É o momento catártico do filme, prenunciado por uma menção ao “This is Water”, de David Foster Wallace. Mas, ainda que eu tivesse ido às lágrimas com esse desfecho do filme, não dá para não voltar à questão inicial deste texto. Por isso, novamente interrompo o filme, olho para o lado e consulto minha mulher que, entre um soluço e outro, encontra tempo para me lançar um olhar de fúria. "De novo?!", pergunta ela.

Como gosto de viver perigosamente, digo a ela que não consigo imaginar uma criança chegando a esse ponto do filme e se relacionando com uma questão tão madura. Afinal, crianças apenas sonham em se tornar bombeiros, astronautas e até lixeiros (imagine que delícia pegar rabeira no caminhão o dia todo!). O sucesso, para elas, é um conceito chato. Coisa de adulto.

Minha mulher respira fundo, pega discretamente o controle remoto e retoma o filme.

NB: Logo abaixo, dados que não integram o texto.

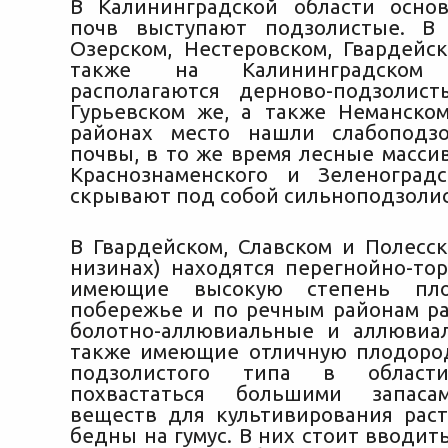
В Калининградской области осно
почв выступают подзолистые. В 
Озерском, Нестеровском, Гвардейск
также на Калининградском 
располагаются дерново-подзолис
Гурьевском же, а также Неманск
районах место нашли слабоподз
почвы, в то же время лесные масси
Краснознаменского и Зеленоград
скрывают под собой сильноподзолис
В Гвардейском, Славском и Полесск
низинах) находятся перегнойно-то
имеющие высокую степень пло
побережье и по речным районам р
болотно-аллювиальные и аллювиа
также имеющие отличную плодоро
подзолистого типа в облас
похвастаться большими запаса
веществ для культивирования раст
бедны на гумус. В них стоит вводи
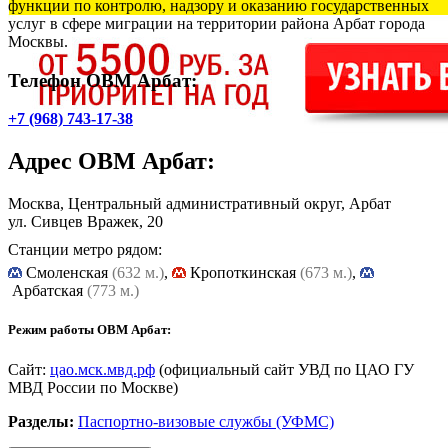
функции по контролю, надзору и оказанию государственных
услуг в сфере миграции на территории района Арбат города
Москвы.
Телефон ОВМ Арбат:
+7 (968) 743-17-38
Адрес
ОВМ Арбат
:
Москва, Центральный административный округ, Арбат
ул. Сивцев Вражек, 20
Станции метро рядом:
Cмоленская
(632 м.)
,
Кропоткинская
(673 м.)
,
Арбатская
(773 м.)
Режим работы ОВМ Арбат:
Сайт:
цао.мск.мвд.рф
(официальный сайт УВД по ЦАО ГУ
МВД России по Москве)
Разделы:
Паспортно-визовые службы (УФМС)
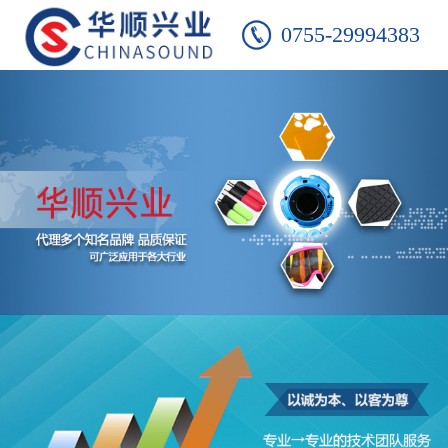
0755-29994383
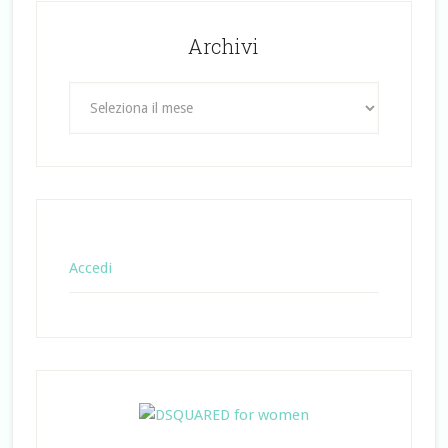
Archivi
Archivi
Accedi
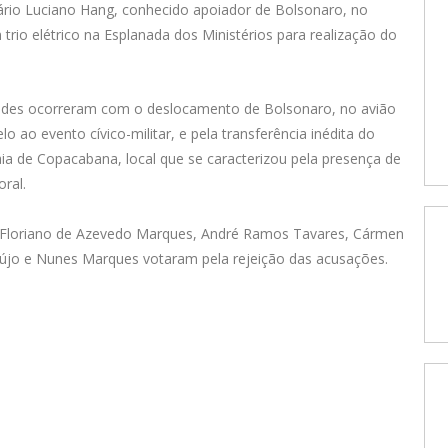
ário Luciano Hang, conhecido apoiador de Bolsonaro, no
 trio elétrico na Esplanada dos Ministérios para realização do
ridades ocorreram com o deslocamento de Bolsonaro, no avião
elo ao evento cívico-militar, e pela transferência inédita do
praia de Copacabana, local que se caracterizou pela presença de
ral.
Floriano de Azevedo Marques, André Ramos Tavares, Cármen
aújo e Nunes Marques votaram pela rejeição das acusações.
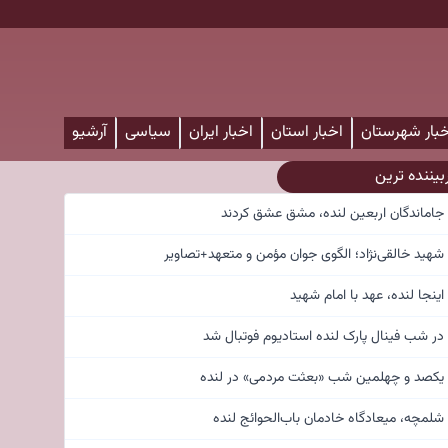
خبار شهرستان
اخبار استان
اخبار ایران
سیاسی
آرشیو
بیننده ترین
جاماندگان اربعین لنده، مشق عشق کردند
شهید خالقی‌نژاد؛ الگوی جوان مؤمن و متعهد+تصاویر
اینجا لنده، عهد با امام شهید
در شب فینال پارک لنده استادیوم فوتبال شد
یکصد و چهلمین شب «بعثت مردمی» در لنده
شلمچه، میعادگاه خادمان باب‌الحوائج لنده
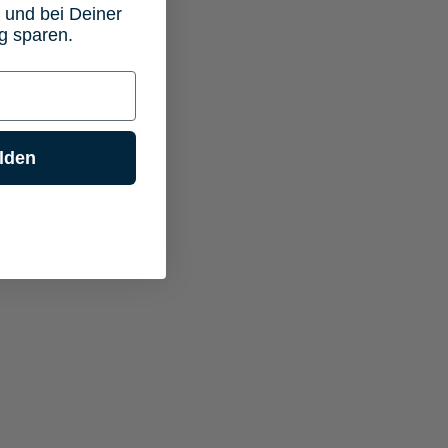
 und bei Deiner
g sparen.
lden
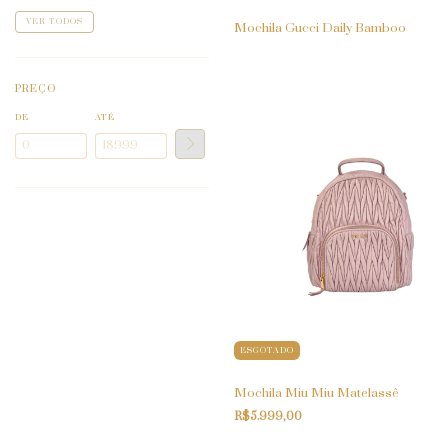
VER TODOS
Mochila Gucci Daily Bamboo
PREÇO
DE
ATÉ
ESGOTADO
Mochila Miu Miu Matelassê
R$5.999,00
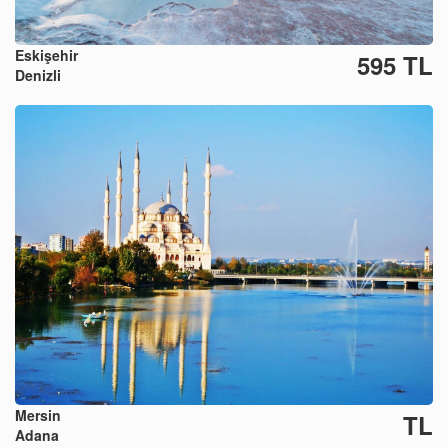
Eskişehir
595 TL
Denizli
Mersin
TL
Adana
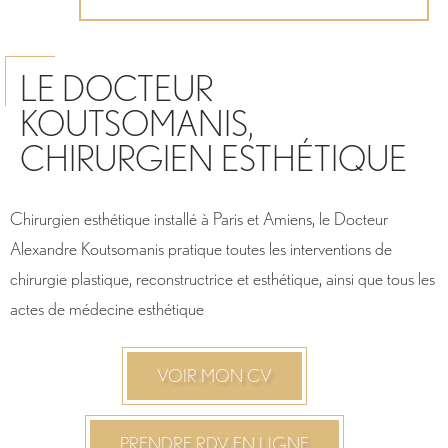
LE DOCTEUR
KOUTSOMANIS,
CHIRURGIEN ESTHÉTIQUE
Chirurgien esthétique installé à Paris et Amiens, le Docteur
Alexandre Koutsomanis pratique toutes les interventions de
chirurgie plastique, reconstructrice et esthétique, ainsi que tous les
actes de médecine esthétique
VOIR MON CV
PRENDRE RDV EN LIGNE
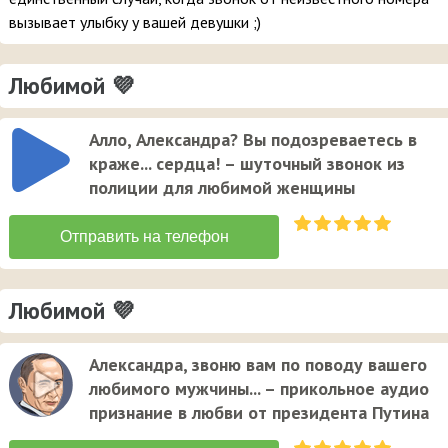
вызывает улыбку у вашей девушки ;)
Любимой 💜
Алло, Александра? Вы подозреваетесь в
краже... сердца! – шуточный звонок из
полиции для любимой женщины
Любимой 💜
Александра, звоню вам по поводу вашего
любимого мужчины... – прикольное аудио
признание в любви от президента Путина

Assistindo às cenas finais, já pensando que no dia seguinte vou trabalhar ao som de Thelonious Monk, imagino o que teria feito da minha vida se, aos 12 anos ou antes, um episódio de "Duck Tales" ou mesmo do "He-Man" tivesse ensinado àquela criança cheia de sonhos esdrúxulos que sucesso profissional e realização pessoal não são a mesma coisa.

É um filme

Durmo e, já no dia seguinte, começo a rascunhar mentalmente o texto que você tem em mãos. É quando sou interrompido, também mentalmente, pela onipresente voz que me repreende por textos assim, dizendo que “é um filme, cara”. A ênfase no advérbio de intensidade soa como giz novo sobre a lousa.

Obviamente não concordo com a ideia de que um filme, um livro ou uma música sejam apenas (só, somente, tão somente, meramente) um filme, livro ou música. Esse tipo de raciocínio serve apenas para justificar a mediocridade tanto da obra em questão quanto de quem a consome. A ideia de um entretenimento vazio me dá calafrios. porque não consigo me livrar de todas as coisas que absorvi na vida ao me deparar com um filme como “Soul”.

O argumento, dito assim em tom de desprezo anti-intelectual (um desprezo que revela insegurança, mas não me aprofundarei nisso para não cair no universo de “Divertidamente”), expressa ainda uma contradição no discurso daqueles que se esforçam para elevar animações, séries juvenis, música sertaneja, romances de banca e coisas do gênero ao patamar de arte discutível. Afinal, se as qualidades dessas coisas podem ser exaltadas em termos mais ou menos ilustrados, por que não também os defeitos?

E, só para não terminar o texto com um ponto de interrogação, escrevo este parágrafo adicional recomendando a todos que assistam a “Soul”. De preferência ao lado dos filhos. E depois me contem. Recomendo ainda que não interrompam tanto a mulher durante o filme. Sobretudo quando ela estiver chorando. Evita discussões - e galos na testa.